[[ Exercise inputs, beginning ]]
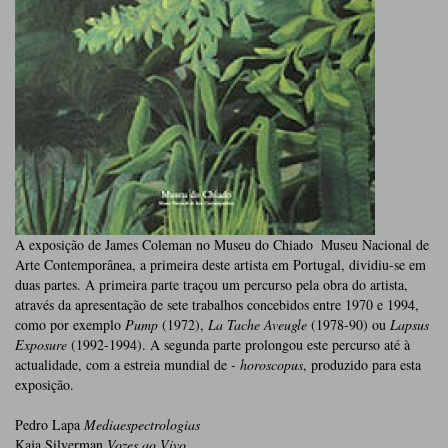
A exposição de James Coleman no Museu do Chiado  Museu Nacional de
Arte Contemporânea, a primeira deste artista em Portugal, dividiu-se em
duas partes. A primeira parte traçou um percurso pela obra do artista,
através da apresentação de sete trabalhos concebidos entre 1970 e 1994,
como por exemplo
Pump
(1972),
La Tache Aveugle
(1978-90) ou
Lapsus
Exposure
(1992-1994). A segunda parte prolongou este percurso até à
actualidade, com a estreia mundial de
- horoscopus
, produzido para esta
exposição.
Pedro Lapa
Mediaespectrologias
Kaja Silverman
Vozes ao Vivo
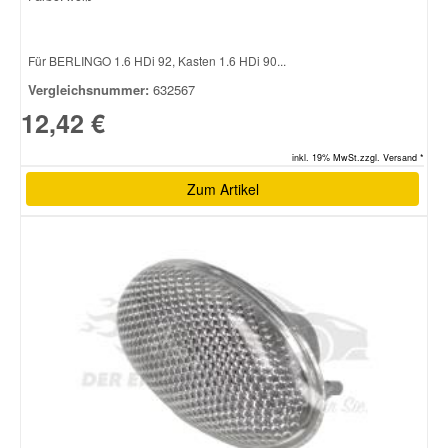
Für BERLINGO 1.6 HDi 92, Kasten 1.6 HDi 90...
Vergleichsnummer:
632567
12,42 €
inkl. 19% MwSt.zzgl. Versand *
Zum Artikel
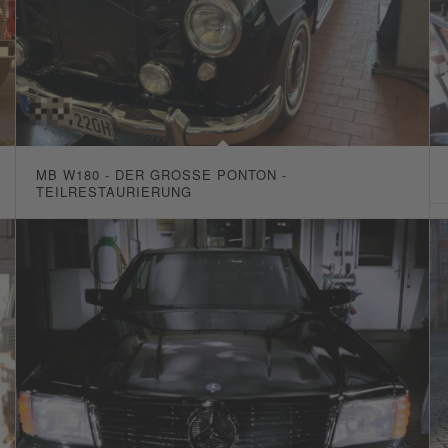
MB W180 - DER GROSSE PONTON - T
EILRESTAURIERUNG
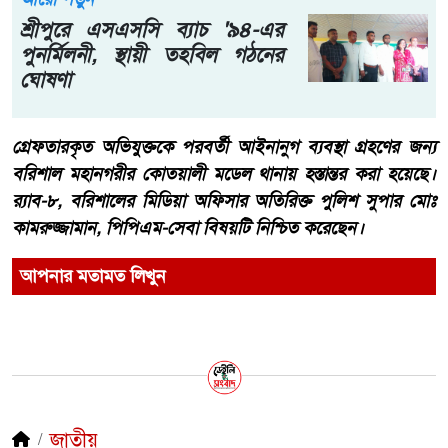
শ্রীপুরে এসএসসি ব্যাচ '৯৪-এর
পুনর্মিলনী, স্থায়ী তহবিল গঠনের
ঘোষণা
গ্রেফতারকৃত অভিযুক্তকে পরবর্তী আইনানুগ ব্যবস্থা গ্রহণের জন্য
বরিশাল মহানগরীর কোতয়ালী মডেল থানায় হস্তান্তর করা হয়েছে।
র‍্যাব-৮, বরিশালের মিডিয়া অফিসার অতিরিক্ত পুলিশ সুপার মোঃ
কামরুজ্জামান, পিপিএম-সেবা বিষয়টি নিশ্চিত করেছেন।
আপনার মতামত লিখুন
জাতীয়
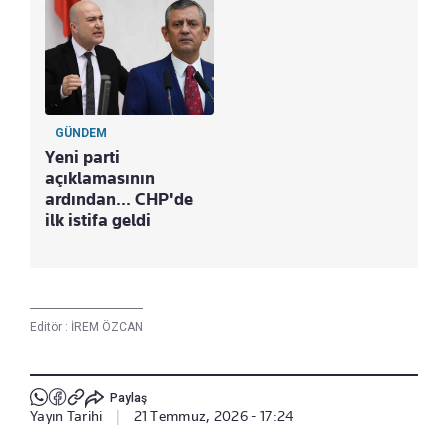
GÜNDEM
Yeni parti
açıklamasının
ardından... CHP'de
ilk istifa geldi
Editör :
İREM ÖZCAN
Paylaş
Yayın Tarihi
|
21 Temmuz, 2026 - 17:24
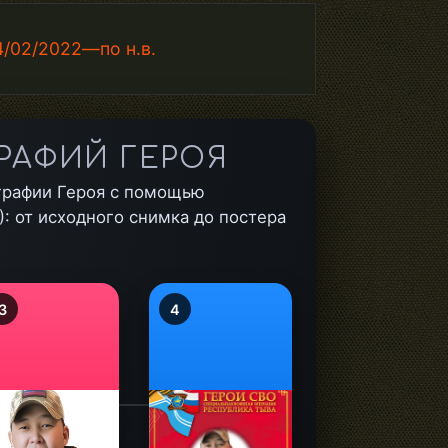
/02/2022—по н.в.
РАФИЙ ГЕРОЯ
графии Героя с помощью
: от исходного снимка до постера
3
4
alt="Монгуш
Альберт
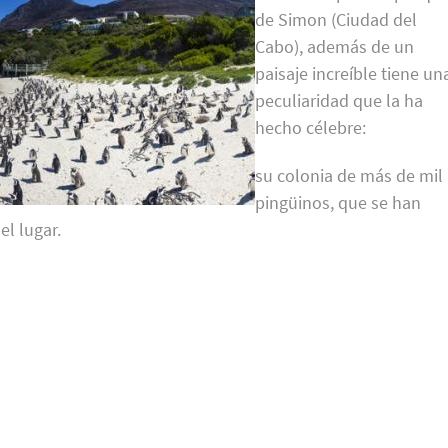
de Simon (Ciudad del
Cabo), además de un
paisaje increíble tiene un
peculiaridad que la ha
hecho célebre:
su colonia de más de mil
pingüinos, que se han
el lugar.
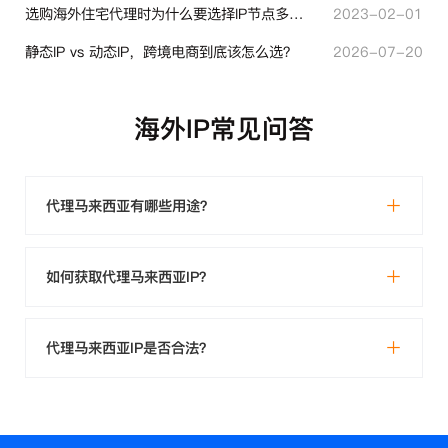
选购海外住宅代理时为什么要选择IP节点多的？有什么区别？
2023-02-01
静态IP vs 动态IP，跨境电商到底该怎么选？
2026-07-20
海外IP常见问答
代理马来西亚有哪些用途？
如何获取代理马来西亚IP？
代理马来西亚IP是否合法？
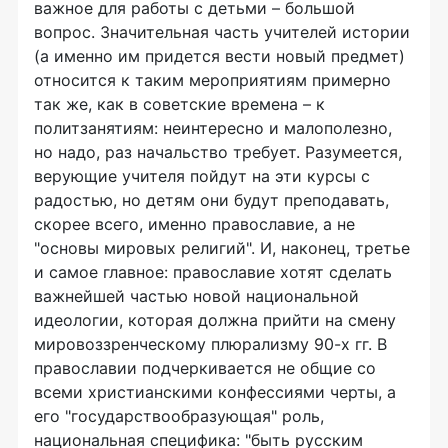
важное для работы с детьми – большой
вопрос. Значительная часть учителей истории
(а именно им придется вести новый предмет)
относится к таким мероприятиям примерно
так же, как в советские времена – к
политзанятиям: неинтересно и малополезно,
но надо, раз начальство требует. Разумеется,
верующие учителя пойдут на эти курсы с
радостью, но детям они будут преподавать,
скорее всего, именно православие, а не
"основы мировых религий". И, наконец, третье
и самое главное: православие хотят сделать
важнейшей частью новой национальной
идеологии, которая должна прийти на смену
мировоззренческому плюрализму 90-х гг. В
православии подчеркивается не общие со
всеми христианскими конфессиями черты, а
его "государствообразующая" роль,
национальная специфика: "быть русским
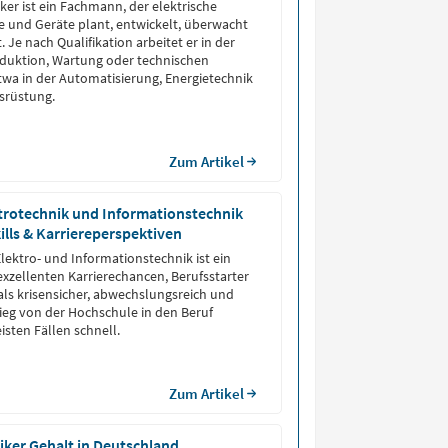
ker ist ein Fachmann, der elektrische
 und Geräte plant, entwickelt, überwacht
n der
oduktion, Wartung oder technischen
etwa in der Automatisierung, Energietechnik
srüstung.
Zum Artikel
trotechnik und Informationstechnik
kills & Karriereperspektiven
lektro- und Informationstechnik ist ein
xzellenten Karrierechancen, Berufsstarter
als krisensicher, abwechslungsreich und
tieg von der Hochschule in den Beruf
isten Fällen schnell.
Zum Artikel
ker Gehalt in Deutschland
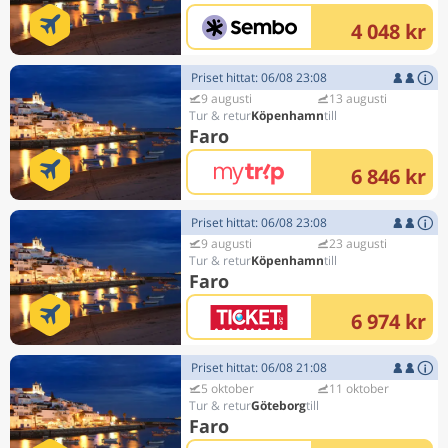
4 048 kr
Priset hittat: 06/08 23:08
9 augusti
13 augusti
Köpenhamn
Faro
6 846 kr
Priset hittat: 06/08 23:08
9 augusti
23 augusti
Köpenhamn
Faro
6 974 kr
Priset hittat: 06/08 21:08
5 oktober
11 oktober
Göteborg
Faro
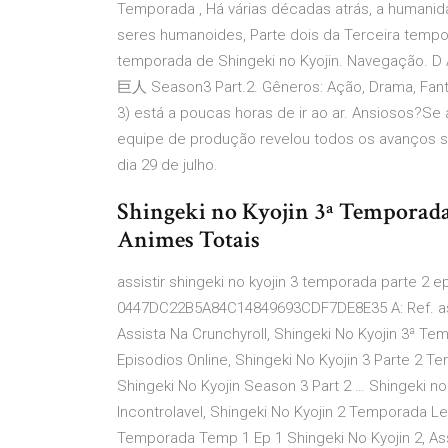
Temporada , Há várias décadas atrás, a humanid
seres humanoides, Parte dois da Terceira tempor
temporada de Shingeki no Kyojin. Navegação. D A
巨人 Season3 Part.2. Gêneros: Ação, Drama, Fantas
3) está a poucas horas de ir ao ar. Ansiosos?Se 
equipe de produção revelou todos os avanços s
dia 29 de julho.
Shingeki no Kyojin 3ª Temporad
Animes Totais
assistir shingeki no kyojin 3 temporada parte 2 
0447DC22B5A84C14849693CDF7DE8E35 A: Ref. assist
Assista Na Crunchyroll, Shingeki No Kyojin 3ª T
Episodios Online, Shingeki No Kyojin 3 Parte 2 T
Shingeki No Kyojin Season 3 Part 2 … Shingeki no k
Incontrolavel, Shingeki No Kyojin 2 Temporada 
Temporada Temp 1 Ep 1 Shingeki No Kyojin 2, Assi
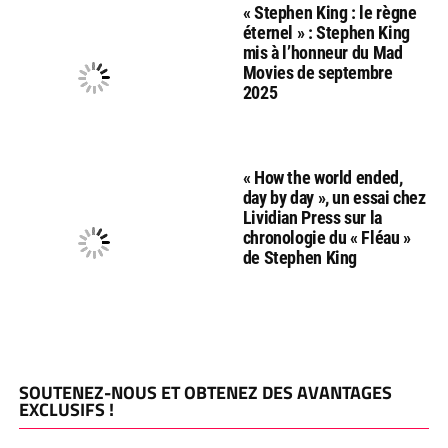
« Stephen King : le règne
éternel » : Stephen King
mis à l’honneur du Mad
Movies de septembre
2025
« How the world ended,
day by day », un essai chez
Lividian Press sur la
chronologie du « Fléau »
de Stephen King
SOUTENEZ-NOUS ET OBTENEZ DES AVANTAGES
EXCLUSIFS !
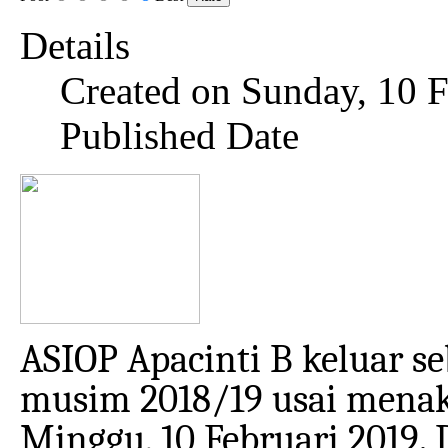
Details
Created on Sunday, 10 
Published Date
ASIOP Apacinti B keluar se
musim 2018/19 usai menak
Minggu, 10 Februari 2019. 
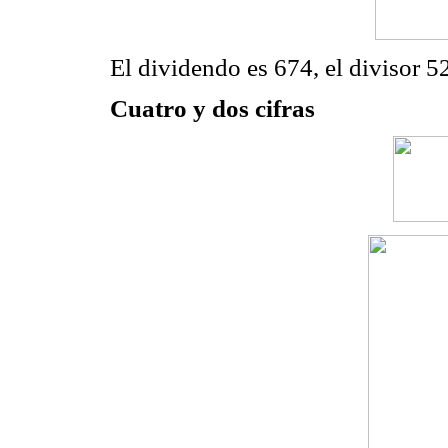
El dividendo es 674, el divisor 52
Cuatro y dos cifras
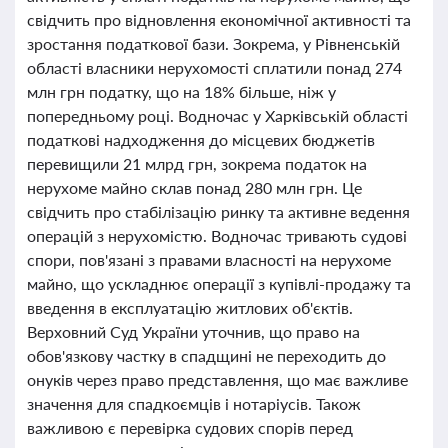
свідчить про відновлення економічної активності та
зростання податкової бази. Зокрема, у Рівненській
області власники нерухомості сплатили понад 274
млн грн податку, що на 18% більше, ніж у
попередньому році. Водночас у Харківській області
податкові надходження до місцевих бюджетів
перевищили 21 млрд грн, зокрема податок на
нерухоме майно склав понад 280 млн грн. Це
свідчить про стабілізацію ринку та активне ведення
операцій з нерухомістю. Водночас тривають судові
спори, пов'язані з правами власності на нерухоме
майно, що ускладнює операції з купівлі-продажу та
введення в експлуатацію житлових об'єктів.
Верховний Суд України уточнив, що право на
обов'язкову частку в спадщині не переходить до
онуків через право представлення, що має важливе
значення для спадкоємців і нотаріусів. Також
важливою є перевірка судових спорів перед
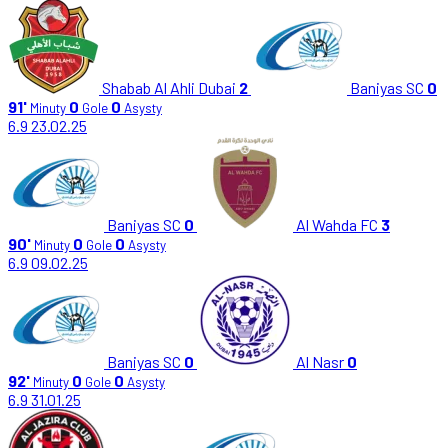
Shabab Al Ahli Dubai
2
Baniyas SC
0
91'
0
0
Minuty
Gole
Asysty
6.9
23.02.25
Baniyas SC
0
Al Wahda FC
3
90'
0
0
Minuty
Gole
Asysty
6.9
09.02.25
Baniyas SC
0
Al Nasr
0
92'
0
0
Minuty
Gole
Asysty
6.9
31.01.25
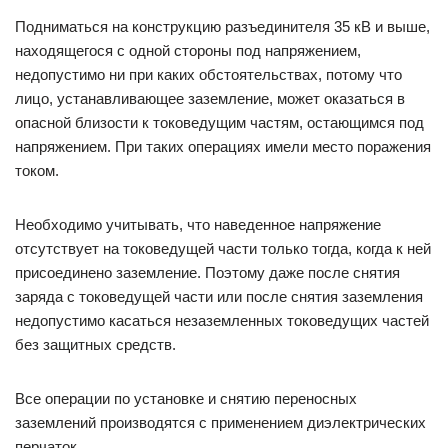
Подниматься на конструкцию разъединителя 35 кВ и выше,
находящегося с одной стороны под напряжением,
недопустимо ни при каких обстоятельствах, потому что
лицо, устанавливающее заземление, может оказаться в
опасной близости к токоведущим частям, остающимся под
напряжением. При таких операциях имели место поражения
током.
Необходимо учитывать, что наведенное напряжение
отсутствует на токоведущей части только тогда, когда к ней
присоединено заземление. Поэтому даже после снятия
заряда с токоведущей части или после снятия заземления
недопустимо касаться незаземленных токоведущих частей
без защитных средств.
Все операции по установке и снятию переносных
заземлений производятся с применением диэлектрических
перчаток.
[[ Exercise inputs, end ]]
_Task objective_
The full material above must be output verbatim, minus any pictures.

_Answer to the problem_
A exposição de James Coleman no Museu do Chiado  Museu Nacional de
Arte Contemporânea, a primeira deste artista em Portugal, dividiu-se em
duas partes. A primeira parte traçou um percurso pela obra do artista,
através da apresentação de sete trabalhos concebidos entre 1970 e 1994,
como por exemplo
Pump
(1972),
La Tache Aveugle
(1978-90) ou
Lapsus
Exposure
(1992-1994). A segunda parte prolongou este percurso até à
actualidade, com a estreia mundial de
- horoscopus
, produzido para esta
exposição.
Pedro Lapa
Mediaespectrologias
Kaja Silverman
Vozes ao Vivo
Für BERLINGO 1.6 HDi 92, Kasten 1.6 HDi 90...
Vergleichsnummer:
632567
12,42 €
inkl. 19% MwSt.zzgl. Versand *
Zum Artikel
MB W180 - DER GROSSE PONTON - T
EILRESTAURIERUNG
শ্রীপুরে এসএসসি ব্যাচ '৯৪-এর
পুনর্মিলনী, স্থায়ী তহবিল গঠনের
ঘোষণা
গ্রেফতারকৃত অভিযুক্তকে পরবর্তী আইনানুগ ব্যবস্থা গ্রহণের জন্য
বরিশাল মহানগরীর কোতয়ালী মডেল থানায় হস্তান্তর করা হয়েছে।
র‍্যাব-৮, বরিশালের মিডিয়া অফিসার অতিরিক্ত পুলিশ সুপার মোঃ
কামরুজ্জামান, পিপিএম-সেবা বিষয়টি নিশ্চিত করেছেন।
আপনার মতামত লিখুন
জাতীয়
GÜNDEM
Yeni parti
açıklamasının
ardından... CHP'de
ilk istifa geldi
Editör :
İREM ÖZCAN
Paylaş
Yayın Tarihi
|
21 Temmuz, 2026 - 17:24
/02/2022—по н.в.
РАФИЙ ГЕРОЯ
графии Героя с помощью
: от исходного снимка до постера
3
4
alt="Монгуш
Альберт
de Simon (Ciudad del
Cabo), además de un
paisaje increíble tiene un
peculiaridad que la ha
hecho célebre:
su colonia de más de mil
pingüinos, que se han
el lugar.
选购海外住宅代理时为什么要选择IP节点多的？有什么区别？
2023-02-01
静态IP vs 动态IP，跨境电商到底该怎么选？
2026-07-20
海外IP常见问答
代理马来西亚有哪些用途？
如何获取代理马来西亚IP？
代理马来西亚IP是否合法？
важное для работы с детьми – большой
вопрос. Значительная часть учителей истории
(а именно им придется вести новый предмет)
относится к таким мероприятиям примерно
так же, как в советские времена – к
политзанятиям: неинтересно и малополезно,
но надо, раз начальство требует. Разумеется,
верующие учителя пойдут на эти курсы с
радостью, но детям они будут преподавать,
скорее всего, именно православие, а не
"основы мировых религий". И, наконец, третье
и самое главное: православие хотят сделать
важнейшей частью новой национальной
идеологии, которая должна прийти на смену
мировоззренческому плюрализму 90-х гг. В
православии подчеркивается не общие со
всеми христианскими конфессиями черты, а
его "государствообразующая" роль,
национальная специфика: "быть русским
ker ist ein Fachmann, der elektrische
 und Geräte plant, entwickelt, überwacht
n der
oduktion, Wartung oder technischen
etwa in der Automatisierung, Energietechnik
srüstung.
Zum Artikel
trotechnik und Informationstechnik
kills & Karriereperspektiven
lektro- und Informationstechnik ist ein
xzellenten Karrierechancen, Berufsstarter
als krisensicher, abwechslungsreich und
tieg von der Hochschule in den Beruf
isten Fällen schnell.
Zum Artikel
ker Gehalt in Deutschland
4 048 kr
Priset hittat: 06/08 23:08
9 augusti
13 augusti
Köpenhamn
Faro
6 846 kr
Priset hittat: 06/08 23:08
9 augusti
23 augusti
Köpenhamn
Faro
6 974 kr
Priset hittat: 06/08 21:08
5 oktober
11 oktober
Göteborg
Faro
Temporada , Há várias décadas atrás, a humanid
seres humanoides, Parte dois da Terceira tempor
temporada de Shingeki no Kyojin. Navegação. D A
巨人 Season3 Part.2. Gêneros: Ação, Drama, Fantas
3) está a poucas horas de ir ao ar. Ansiosos?Se 
equipe de produção revelou todos os avanços s
dia 29 de julho.
Shingeki no Kyojin 3ª Temporad
Animes Totais
assistir shingeki no kyojin 3 temporada parte 2 
0447DC22B5A84C14849693CDF7DE8E35 A: Ref. assist
Assista Na Crunchyroll, Shingeki No Kyojin 3ª T
Episodios Online, Shingeki No Kyojin 3 Parte 2 T
Shingeki No Kyojin Season 3 Part 2 … Shingeki no k
Incontrolavel, Shingeki No Kyojin 2 Temporada 
Temporada Temp 1 Ep 1 Shingeki No Kyojin 2, Assi
« Stephen King : le règne
éternel » : Stephen King
mis à l’honneur du Mad
Movies de septembre
2025
« How the world ended,
day by day », un essai chez
Lividian Press sur la
chronologie du « Fléau »
de Stephen King
SOUTENEZ-NOUS ET OBTENEZ DES AVANTAGES
EXCLUSIFS !
Details
Created on Sunday, 10 
Published Date
ASIOP Apacinti B keluar se
musim 2018/19 usai menak
Minggu, 10 Februari 2019. 
El dividendo es 674, el divisor 52
Cuatro y dos cifras
свідчить про відновлення економічної активності та
зростання податкової бази. Зокрема, у Рівненській
області власники нерухомості сплатили понад 274
млн грн податку, що на 18% більше, ніж у
попередньому році. Водночас у Харківській області
податкові надходження до місцевих бюджетів
перевищили 21 млрд грн, зокрема податок на
нерухоме майно склав понад 280 млн грн. Це
свідчить про стабілізацію ринку та активне ведення
операцій з нерухомістю. Водночас тривають судові
спори, пов'язані з правами власності на нерухоме
майно, що ускладнює операції з купівлі-продажу та
введення в експлуатацію житлових об'єктів.
Верховний Суд України уточнив, що право на
обов'язкову частку в спадщині не переходить до
онуків через право представлення, що має важливе
значення для спадкоємців і нотаріусів. Також
важливою є перевірка судових спорів перед
Shabab Al Ahli Dubai
2
Baniyas SC
0
91'
0
0
Minuty
Gole
Asysty
6.9
23.02.25
Baniyas SC
0
Al Wahda FC
3
90'
0
0
Minuty
Gole
Asysty
6.9
09.02.25
Baniyas SC
0
Al Nasr
0
92'
0
0
Minuty
Gole
Asysty
6.9
31.01.25
Подниматься на конструкцию разъединителя 35 кВ и выше,
находящегося с одной стороны под напряжением,
недопустимо ни при каких обстоятельствах, потому что
лицо, устанавливающее заземление, может оказаться в
опасной близости к токоведущим частям, остающимся под
напряжением. При таких операциях имели место поражения
током.
Необходимо учитывать, что наведенное напряжение
отсутствует на токоведущей части только тогда, когда к ней
присоединено заземление. Поэтому даже после снятия
заряда с токоведущей части или после снятия заземления
недопустимо касаться незаземленных токоведущих частей
без защитных средств.
Все операции по установке и снятию переносных
заземлений производятся с применением диэлектрических
перчаток.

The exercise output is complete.